_Problem details_. The entries are to be reproduced verbatim, with all pictures omitted.

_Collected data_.
-- Opening Marker --
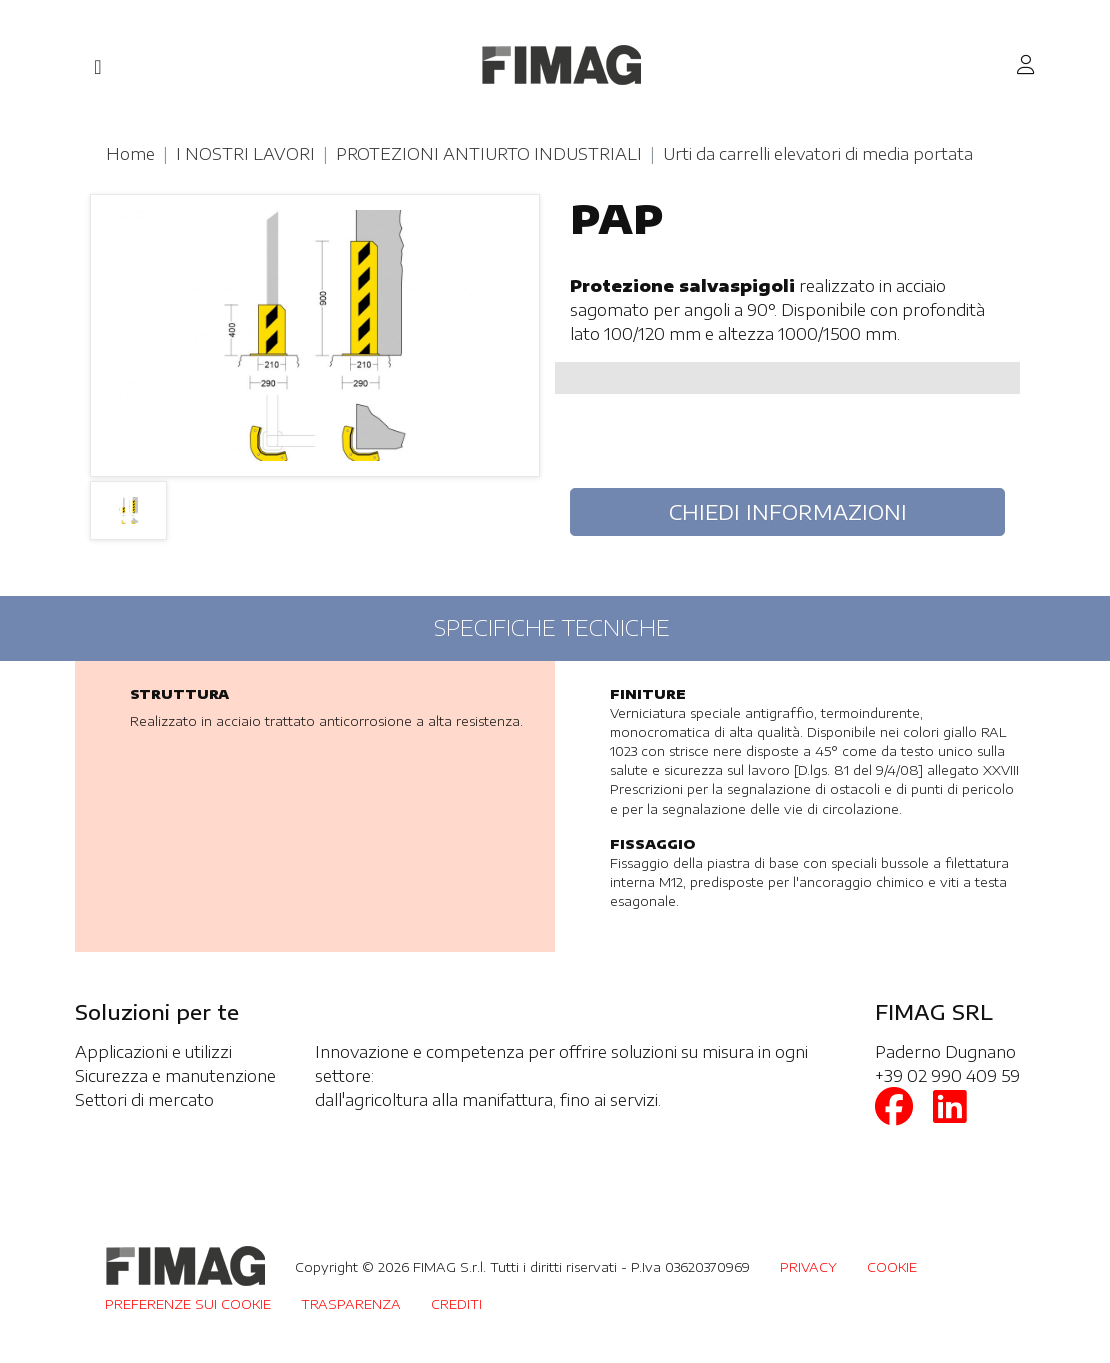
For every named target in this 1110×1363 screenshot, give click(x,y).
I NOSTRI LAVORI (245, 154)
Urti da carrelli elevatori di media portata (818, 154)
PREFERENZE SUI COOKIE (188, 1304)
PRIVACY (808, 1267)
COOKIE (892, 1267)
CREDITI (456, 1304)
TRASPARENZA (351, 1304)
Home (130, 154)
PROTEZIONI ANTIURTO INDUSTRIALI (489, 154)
-- Closing Marker --
_Answer below_.
For every named target in this 1110×1363 screenshot, give click(x,y).
I NOSTRI LAVORI (245, 154)
Urti da carrelli elevatori di media portata (818, 154)
PREFERENZE SUI COOKIE (188, 1304)
PRIVACY (808, 1267)
COOKIE (892, 1267)
CREDITI (456, 1304)
TRASPARENZA (351, 1304)
Home (130, 154)
PROTEZIONI ANTIURTO INDUSTRIALI (489, 154)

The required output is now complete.